The chain of failures

  1. Session accumulates massive trajectory: A Feishu session processed a wiki reorganization task involving 6,743 files. Each tool output (file lists, directory structures) was recorded as a trajectory event, resulting in a 51MB trajectory file with 749 events.

  2. Flush exceeds timeout: At turn end, pi-trajectory-flush tries to drain the queued file writer. With 50MB+ of pending writes, it exceeds the hardcoded 10s timeout in runAgentCleanupStep.

  3. Timeout doesn't abort the flush: The Promise.race in runAgentCleanupStep only logs a warning — the underlying trajectoryRecorder.flush() promise continues running indefinitely.

  4. Event loop saturation: The safeJsonStringify serialization + async file write chain blocks the Node.js event loop at 100% utilization, with P99 delays reaching 34,728ms.

  5. Gateway unresponsive: New messages arrive as queued instead of immediate. The session lane remains occupied by cleanup maintenance.

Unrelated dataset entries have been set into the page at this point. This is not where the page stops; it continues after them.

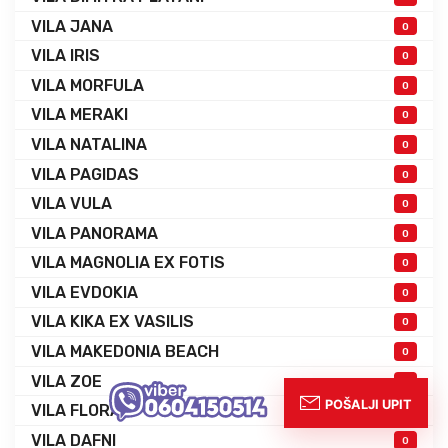
VILA JANA
0
VILA IRIS
0
VILA MORFULA
0
VILA MERAKI
0
VILA NATALINA
0
VILA PAGIDAS
0
VILA VULA
0
VILA PANORAMA
0
VILA MAGNOLIA EX FOTIS
0
VILA EVDOKIA
0
VILA KIKA EX VASILIS
0
VILA MAKEDONIA BEACH
0
VILA ZOE
0
VILA FLORAL
0
VILA DAFNI
0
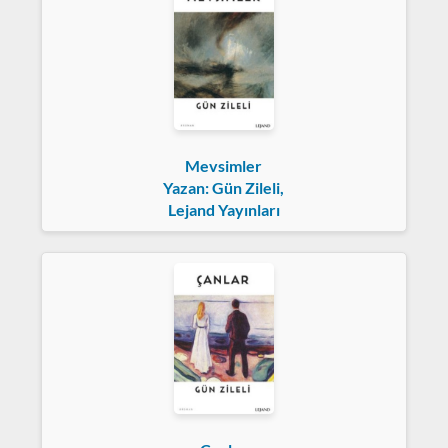
Mevsimler
Yazan: Gün Zileli,
Lejand Yayınları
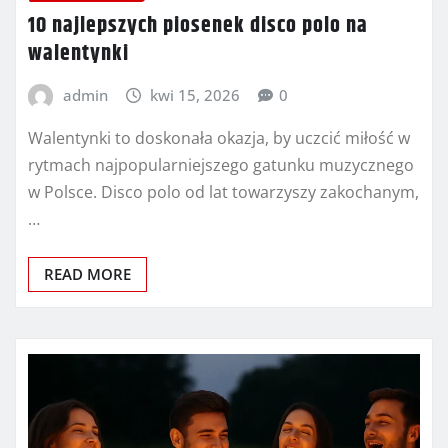
10 najlepszych piosenek disco polo na
walentynki
admin
kwi 15, 2026
0
Walentynki to doskonała okazja, by uczcić miłość w
rytmach najpopularniejszego gatunku muzycznego
w Polsce. Disco polo od lat towarzyszy zakochanym,
…
READ MORE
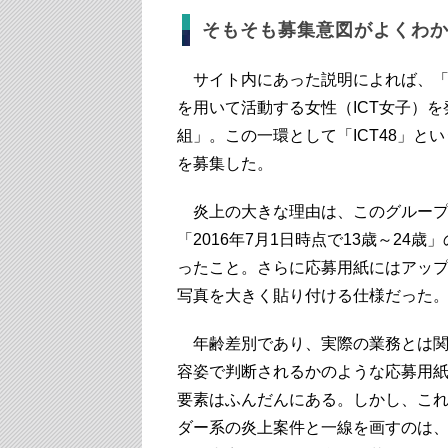
そもそも募集意図がよくわ
サイト内にあった説明によれば、「I
を用いて活動する女性（ICT女子）
組」。この一環として「ICT48」と
を募集した。
炎上の大きな理由は、このグループ
「2016年7月1日時点で13歳～24歳
ったこと。さらに応募用紙にはアッ
写真を大きく貼り付ける仕様だった
年齢差別であり、実際の業務とは関
容姿で判断されるかのような応募用
要素はふんだんにある。しかし、こ
ダー系の炎上案件と一線を画すのは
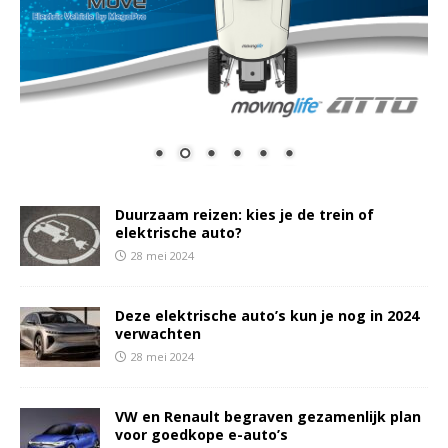
Duurzaam reizen: kies je de trein of
elektrische auto?
28 mei 2024
Deze elektrische auto’s kun je nog in 2024
verwachten
28 mei 2024
VW en Renault begraven gezamenlijk plan
voor goedkope e-auto’s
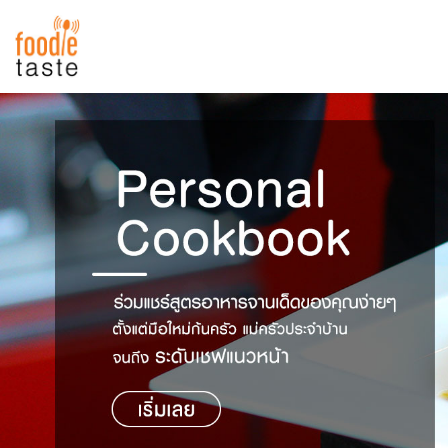
สูตรอาหาร
สูตรอาหารล่าสุด
พาไปชิม
Top Foodie
สารพันก้นครัว
เคล็ดลับน่ารู้
FoodPedia
เปรียบเทียบหน่วยการตวง
สร้าง Cookbook
เปรียบเทียบอุณหภูมิ
เปรียบเทียบน้ำหนักวัตถุดิบ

Total downtime: 25+ minutes until forced restart (SIGKILL required).

Code paths involved

  • runAgentCleanupStep (attempt.tool-run-context-B2TarhD3.js:440): Hardcoded 10s timeout, no abort mechanism
  • QueuedFileWriter.flush() (runtime-qu4g1jFz.js): Drains entire promise chain, no backpressure
  • safeJsonStringify (safe-json-DCDclho7.js:80): Synchronous serialization of large event objects
  • createTrajectoryRuntimeRecorder (runtime-qu4g1jFz.js:143): maxFileBytes=52428800 (50MB cap exists but doesn't prevent large files)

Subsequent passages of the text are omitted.